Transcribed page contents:
== Segment start ==

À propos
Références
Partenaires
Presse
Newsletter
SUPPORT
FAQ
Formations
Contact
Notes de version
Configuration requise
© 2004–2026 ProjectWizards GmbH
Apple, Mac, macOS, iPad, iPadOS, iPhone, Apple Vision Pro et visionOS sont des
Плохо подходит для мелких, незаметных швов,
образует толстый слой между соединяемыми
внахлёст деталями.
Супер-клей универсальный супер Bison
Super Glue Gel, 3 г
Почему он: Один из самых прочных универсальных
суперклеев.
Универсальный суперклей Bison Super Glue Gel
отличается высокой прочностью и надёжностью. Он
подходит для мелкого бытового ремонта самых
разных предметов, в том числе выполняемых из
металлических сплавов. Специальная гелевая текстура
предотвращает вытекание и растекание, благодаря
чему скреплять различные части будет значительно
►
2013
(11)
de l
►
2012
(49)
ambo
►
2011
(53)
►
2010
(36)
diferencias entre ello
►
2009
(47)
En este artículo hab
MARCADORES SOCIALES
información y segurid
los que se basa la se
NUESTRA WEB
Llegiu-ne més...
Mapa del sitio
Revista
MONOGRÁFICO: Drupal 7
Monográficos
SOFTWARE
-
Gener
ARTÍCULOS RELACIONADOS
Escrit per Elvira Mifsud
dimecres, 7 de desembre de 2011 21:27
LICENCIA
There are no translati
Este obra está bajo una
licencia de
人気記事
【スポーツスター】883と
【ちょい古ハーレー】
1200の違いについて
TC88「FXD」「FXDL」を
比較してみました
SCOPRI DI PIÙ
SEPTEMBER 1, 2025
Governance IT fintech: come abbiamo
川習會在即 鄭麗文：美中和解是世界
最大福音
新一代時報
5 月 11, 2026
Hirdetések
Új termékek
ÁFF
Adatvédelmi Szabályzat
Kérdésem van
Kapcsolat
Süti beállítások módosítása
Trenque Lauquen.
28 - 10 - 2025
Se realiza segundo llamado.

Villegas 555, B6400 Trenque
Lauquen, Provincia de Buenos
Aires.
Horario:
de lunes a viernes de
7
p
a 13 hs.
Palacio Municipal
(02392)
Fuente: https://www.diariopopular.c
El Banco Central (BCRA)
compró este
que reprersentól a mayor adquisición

== Segment end ==

__TASK ITEM__:
Determine how many lines in the data contain the string "Trenque", and give the number only.

__WRITTEN SOLUTION__:
2